### REQUIRED ACTION
No pictures in the copy. Write out the listing below exactly.

### EXERCISE MATERIAL
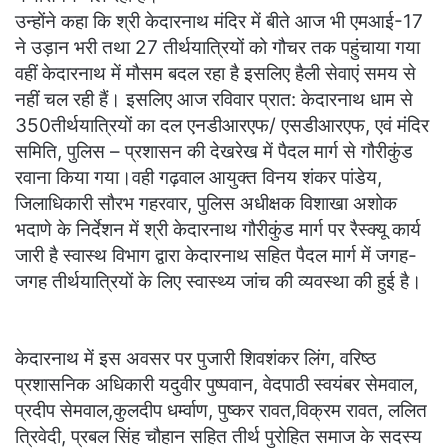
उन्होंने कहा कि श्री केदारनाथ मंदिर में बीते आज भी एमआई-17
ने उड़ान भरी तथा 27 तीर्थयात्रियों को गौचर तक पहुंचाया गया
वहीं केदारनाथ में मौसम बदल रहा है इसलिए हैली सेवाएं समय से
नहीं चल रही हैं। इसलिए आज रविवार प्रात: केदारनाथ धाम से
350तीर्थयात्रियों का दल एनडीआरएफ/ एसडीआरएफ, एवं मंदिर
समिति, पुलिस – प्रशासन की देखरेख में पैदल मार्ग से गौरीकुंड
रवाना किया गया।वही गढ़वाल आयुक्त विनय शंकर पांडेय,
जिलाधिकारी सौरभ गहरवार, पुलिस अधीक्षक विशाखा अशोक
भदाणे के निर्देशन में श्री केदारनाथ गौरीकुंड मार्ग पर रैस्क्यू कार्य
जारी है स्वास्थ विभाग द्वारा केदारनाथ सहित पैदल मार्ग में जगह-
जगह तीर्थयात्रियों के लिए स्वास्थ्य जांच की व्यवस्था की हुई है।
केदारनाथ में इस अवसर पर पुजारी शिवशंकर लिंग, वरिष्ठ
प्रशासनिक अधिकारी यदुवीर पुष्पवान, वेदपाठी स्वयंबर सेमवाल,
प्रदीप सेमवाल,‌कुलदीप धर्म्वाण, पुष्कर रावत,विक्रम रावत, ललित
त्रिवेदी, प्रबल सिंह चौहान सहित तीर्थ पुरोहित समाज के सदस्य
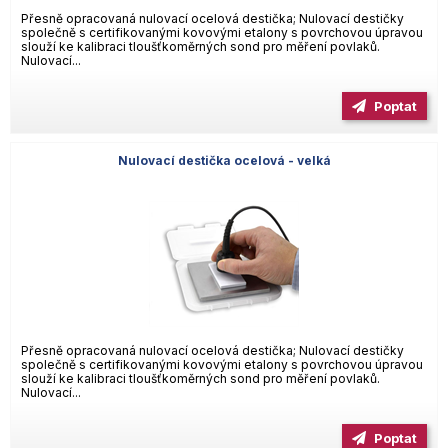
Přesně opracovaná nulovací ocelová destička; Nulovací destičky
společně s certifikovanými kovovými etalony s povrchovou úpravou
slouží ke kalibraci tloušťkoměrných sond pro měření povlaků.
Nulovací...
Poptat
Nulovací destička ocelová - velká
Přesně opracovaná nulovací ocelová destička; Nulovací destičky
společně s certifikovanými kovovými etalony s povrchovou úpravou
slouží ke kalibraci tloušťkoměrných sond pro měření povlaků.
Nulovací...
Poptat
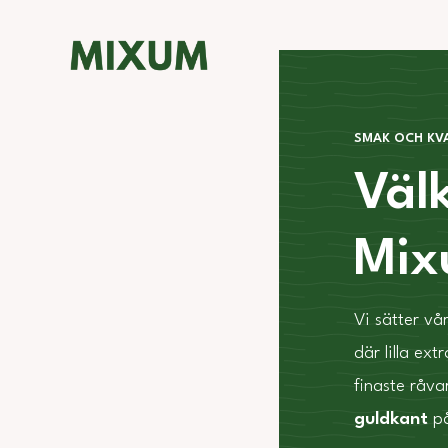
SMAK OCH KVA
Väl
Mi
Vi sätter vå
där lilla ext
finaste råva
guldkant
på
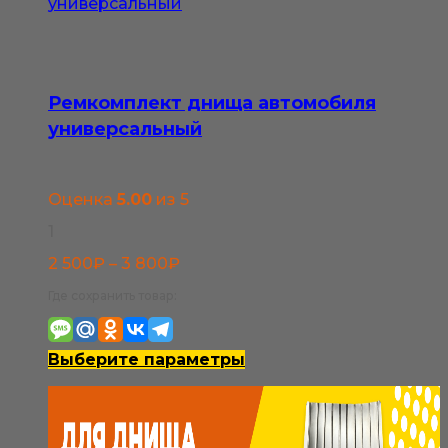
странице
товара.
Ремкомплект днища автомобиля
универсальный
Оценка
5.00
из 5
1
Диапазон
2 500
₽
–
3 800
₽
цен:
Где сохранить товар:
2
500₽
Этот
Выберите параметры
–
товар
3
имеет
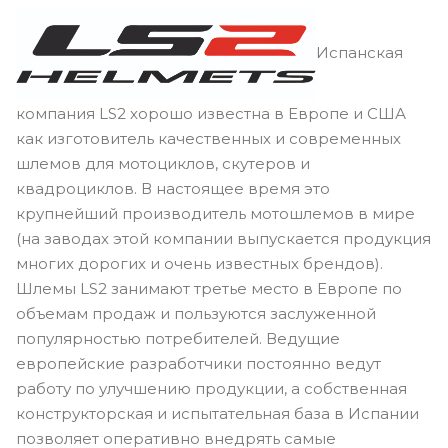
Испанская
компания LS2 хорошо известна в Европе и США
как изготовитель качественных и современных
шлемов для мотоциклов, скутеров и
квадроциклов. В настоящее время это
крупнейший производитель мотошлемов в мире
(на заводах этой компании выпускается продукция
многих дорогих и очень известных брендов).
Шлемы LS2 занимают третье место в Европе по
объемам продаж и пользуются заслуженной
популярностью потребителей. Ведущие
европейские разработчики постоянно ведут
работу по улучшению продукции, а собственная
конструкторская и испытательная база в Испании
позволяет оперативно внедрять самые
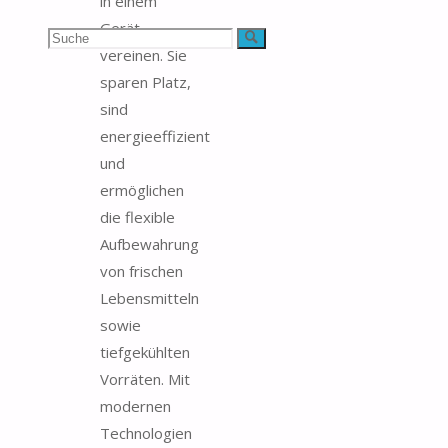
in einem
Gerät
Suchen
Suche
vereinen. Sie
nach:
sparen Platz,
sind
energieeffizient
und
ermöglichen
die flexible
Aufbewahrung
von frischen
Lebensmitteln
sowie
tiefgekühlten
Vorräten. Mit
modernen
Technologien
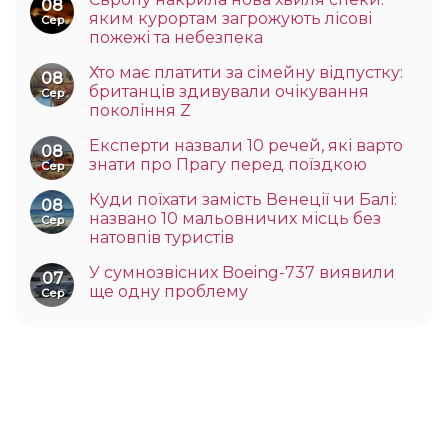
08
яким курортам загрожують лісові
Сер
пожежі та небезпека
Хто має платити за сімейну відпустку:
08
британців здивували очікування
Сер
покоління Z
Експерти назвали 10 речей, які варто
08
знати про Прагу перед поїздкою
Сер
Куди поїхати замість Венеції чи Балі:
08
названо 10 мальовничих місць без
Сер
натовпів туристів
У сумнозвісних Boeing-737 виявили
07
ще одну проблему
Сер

### EXERCISE RESULT
उन्होंने कहा कि श्री केदारनाथ मंदिर में बीते आज भी एमआई-17
ने उड़ान भरी तथा 27 तीर्थयात्रियों को गौचर तक पहुंचाया गया
वहीं केदारनाथ में मौसम बदल रहा है इसलिए हैली सेवाएं समय से
नहीं चल रही हैं। इसलिए आज रविवार प्रात: केदारनाथ धाम से
350तीर्थयात्रियों का दल एनडीआरएफ/ एसडीआरएफ, एवं मंदिर
समिति, पुलिस – प्रशासन की देखरेख में पैदल मार्ग से गौरीकुंड
रवाना किया गया।वही गढ़वाल आयुक्त विनय शंकर पांडेय,
जिलाधिकारी सौरभ गहरवार, पुलिस अधीक्षक विशाखा अशोक
भदाणे के निर्देशन में श्री केदारनाथ गौरीकुंड मार्ग पर रैस्क्यू कार्य
जारी है स्वास्थ विभाग द्वारा केदारनाथ सहित पैदल मार्ग में जगह-
जगह तीर्थयात्रियों के लिए स्वास्थ्य जांच की व्यवस्था की हुई है।
केदारनाथ में इस अवसर पर पुजारी शिवशंकर लिंग, वरिष्ठ
प्रशासनिक अधिकारी यदुवीर पुष्पवान, वेदपाठी स्वयंबर सेमवाल,
प्रदीप सेमवाल,‌कुलदीप धर्म्वाण, पुष्कर रावत,विक्रम रावत, ललित
त्रिवेदी, प्रबल सिंह चौहान सहित तीर्थ पुरोहित समाज के सदस्य
Přesně opracovaná nulovací ocelová destička; Nulovací destičky
společně s certifikovanými kovovými etalony s povrchovou úpravou
slouží ke kalibraci tloušťkoměrných sond pro měření povlaků.
Nulovací...
Poptat
Nulovací destička ocelová - velká
Přesně opracovaná nulovací ocelová destička; Nulovací destičky
společně s certifikovanými kovovými etalony s povrchovou úpravou
slouží ke kalibraci tloušťkoměrných sond pro měření povlaků.
Nulovací...
Poptat
SMAK OCH KVA
Väl
Mi
Vi sätter vå
där lilla ext
finaste råva
guldkant
på
странице
товара.
Ремкомплект днища автомобиля
универсальный
Оценка
5.00
из 5
1
Диапазон
2 500
₽
–
3 800
₽
цен:
Где сохранить товар:
2
500₽
Этот
Выберите параметры
–
товар
3
имеет
Испанская
компания LS2 хорошо известна в Европе и США
как изготовитель качественных и современных
шлемов для мотоциклов, скутеров и
квадроциклов. В настоящее время это
крупнейший производитель мотошлемов в мире
(на заводах этой компании выпускается продукция
многих дорогих и очень известных брендов).
Шлемы LS2 занимают третье место в Европе по
объемам продаж и пользуются заслуженной
популярностью потребителей. Ведущие
европейские разработчики постоянно ведут
работу по улучшению продукции, а собственная
конструкторская и испытательная база в Испании
позволяет оперативно внедрять самые
in einem
Gerät
Suchen
Suche
vereinen. Sie
nach:
sparen Platz,
sind
energieeffizient
und
ermöglichen
die flexible
Aufbewahrung
von frischen
Lebensmitteln
sowie
tiefgekühlten
Vorräten. Mit
modernen
Technologien
08
яким курортам загрожують лісові
Сер
пожежі та небезпека
Хто має платити за сімейну відпустку:
08
британців здивували очікування
Сер
покоління Z
Експерти назвали 10 речей, які варто
08
знати про Прагу перед поїздкою
Сер
Куди поїхати замість Венеції чи Балі:
08
названо 10 мальовничих місць без
Сер
натовпів туристів
У сумнозвісних Boeing-737 виявили
07
ще одну проблему
Сер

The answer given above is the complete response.